(Saved entries)
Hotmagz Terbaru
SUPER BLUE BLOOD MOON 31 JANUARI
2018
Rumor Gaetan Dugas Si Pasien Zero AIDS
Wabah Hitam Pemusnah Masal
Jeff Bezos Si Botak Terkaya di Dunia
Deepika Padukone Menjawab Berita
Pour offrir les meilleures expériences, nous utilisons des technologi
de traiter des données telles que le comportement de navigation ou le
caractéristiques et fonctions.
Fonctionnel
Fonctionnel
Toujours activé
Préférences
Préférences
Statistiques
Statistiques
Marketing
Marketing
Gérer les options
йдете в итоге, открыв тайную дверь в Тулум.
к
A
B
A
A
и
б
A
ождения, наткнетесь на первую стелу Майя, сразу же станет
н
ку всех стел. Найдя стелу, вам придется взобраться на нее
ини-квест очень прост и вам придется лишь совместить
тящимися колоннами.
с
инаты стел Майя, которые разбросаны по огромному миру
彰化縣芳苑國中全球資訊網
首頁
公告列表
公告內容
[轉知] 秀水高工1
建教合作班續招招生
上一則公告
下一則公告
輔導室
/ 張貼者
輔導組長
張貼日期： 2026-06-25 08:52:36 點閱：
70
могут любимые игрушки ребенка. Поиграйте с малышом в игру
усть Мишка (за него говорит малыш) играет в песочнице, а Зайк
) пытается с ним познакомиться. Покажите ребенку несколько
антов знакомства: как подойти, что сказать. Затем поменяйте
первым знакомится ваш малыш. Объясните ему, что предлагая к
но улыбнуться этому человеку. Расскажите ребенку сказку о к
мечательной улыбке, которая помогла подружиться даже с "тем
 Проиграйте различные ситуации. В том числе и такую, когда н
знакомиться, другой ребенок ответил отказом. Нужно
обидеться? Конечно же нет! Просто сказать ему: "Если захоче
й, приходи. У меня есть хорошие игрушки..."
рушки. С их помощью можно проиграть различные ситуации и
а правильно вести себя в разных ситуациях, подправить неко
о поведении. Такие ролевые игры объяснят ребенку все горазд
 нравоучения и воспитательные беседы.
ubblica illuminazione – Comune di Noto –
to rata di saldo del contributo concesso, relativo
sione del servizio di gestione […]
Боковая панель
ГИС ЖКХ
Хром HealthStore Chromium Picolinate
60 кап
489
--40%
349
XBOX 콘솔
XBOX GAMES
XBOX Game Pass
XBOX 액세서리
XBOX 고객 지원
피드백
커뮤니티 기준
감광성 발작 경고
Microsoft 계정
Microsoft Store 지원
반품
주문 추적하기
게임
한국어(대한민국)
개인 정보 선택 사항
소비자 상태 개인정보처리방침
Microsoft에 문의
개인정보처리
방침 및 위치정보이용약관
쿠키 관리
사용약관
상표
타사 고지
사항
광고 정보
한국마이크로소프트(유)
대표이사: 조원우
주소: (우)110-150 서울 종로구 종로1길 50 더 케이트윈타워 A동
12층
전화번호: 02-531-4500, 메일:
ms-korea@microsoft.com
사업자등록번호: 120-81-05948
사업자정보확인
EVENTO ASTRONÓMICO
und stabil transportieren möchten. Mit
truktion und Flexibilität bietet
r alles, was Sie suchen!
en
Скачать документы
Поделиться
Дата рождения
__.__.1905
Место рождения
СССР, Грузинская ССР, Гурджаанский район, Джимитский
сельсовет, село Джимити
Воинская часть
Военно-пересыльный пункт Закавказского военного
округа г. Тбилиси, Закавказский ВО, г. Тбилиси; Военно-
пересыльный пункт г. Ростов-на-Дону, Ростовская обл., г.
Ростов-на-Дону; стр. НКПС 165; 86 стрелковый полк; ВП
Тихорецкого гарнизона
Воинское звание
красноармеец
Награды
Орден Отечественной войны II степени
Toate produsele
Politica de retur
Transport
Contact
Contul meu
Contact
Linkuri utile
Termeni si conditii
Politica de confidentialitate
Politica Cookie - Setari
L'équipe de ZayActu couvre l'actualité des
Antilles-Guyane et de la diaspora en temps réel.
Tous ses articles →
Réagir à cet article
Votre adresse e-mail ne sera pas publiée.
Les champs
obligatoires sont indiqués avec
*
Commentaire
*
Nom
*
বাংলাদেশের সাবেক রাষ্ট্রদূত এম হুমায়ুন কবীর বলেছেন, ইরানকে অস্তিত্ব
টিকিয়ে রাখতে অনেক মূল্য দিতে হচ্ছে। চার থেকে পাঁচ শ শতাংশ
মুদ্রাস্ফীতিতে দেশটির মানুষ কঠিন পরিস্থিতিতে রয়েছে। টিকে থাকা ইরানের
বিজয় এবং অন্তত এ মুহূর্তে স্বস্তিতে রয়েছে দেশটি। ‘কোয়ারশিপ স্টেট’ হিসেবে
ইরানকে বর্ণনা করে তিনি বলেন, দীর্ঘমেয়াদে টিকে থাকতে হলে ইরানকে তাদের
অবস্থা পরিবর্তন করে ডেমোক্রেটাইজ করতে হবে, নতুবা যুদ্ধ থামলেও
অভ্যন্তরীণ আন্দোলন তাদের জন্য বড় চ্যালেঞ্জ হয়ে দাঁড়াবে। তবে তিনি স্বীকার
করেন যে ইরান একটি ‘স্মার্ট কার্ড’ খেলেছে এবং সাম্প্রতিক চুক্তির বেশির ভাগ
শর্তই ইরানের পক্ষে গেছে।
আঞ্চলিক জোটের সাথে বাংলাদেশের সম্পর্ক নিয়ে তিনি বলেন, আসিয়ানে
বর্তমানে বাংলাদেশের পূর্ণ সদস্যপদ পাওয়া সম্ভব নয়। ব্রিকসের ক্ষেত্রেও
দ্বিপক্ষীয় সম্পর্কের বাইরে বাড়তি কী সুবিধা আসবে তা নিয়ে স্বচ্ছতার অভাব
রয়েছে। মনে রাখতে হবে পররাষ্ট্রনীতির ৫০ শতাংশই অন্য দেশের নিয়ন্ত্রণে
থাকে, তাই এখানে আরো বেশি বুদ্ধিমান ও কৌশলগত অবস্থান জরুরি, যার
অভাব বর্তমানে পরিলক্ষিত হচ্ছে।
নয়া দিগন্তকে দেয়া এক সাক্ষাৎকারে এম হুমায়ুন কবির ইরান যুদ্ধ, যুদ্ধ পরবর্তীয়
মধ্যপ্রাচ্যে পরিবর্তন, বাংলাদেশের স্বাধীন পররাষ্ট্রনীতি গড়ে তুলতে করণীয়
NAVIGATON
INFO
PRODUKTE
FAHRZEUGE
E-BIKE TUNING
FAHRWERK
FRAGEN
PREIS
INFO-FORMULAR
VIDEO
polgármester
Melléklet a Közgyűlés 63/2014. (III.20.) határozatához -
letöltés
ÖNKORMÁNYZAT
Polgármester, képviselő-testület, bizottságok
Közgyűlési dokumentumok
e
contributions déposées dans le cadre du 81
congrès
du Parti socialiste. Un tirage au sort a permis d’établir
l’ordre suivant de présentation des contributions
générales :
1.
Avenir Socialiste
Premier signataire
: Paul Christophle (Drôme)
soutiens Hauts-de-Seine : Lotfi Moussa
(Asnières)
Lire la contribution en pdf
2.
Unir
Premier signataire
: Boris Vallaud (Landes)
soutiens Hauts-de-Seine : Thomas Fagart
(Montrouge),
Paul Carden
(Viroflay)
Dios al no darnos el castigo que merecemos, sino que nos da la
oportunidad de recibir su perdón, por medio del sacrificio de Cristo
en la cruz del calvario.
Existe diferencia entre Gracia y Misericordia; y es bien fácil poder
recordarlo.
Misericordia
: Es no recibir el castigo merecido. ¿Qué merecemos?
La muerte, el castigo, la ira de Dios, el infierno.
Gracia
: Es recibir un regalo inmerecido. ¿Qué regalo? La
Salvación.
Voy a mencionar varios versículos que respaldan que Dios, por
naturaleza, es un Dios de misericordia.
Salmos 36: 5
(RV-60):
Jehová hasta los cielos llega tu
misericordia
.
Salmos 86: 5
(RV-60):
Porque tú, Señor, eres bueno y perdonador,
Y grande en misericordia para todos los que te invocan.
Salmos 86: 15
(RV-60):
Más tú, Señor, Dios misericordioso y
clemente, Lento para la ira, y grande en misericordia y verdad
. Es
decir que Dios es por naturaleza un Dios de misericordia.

** TO DO **
Set down exactly what runs from the line with "Dios al no darnos" to the last line of the data above, including both of those lines and no others.

** FINISHED TASK **
Dios al no darnos el castigo que merecemos, sino que nos da la
oportunidad de recibir su perdón, por medio del sacrificio de Cristo
en la cruz del calvario.
Existe diferencia entre Gracia y Misericordia; y es bien fácil poder
recordarlo.
Misericordia
: Es no recibir el castigo merecido. ¿Qué merecemos?
La muerte, el castigo, la ira de Dios, el infierno.
Gracia
: Es recibir un regalo inmerecido. ¿Qué regalo? La
Salvación.
Voy a mencionar varios versículos que respaldan que Dios, por
naturaleza, es un Dios de misericordia.
Salmos 36: 5
(RV-60):
Jehová hasta los cielos llega tu
misericordia
.
Salmos 86: 5
(RV-60):
Porque tú, Señor, eres bueno y perdonador,
Y grande en misericordia para todos los que te invocan.
Salmos 86: 15
(RV-60):
Más tú, Señor, Dios misericordioso y
clemente, Lento para la ira, y grande en misericordia y verdad
. Es
decir que Dios es por naturaleza un Dios de misericordia.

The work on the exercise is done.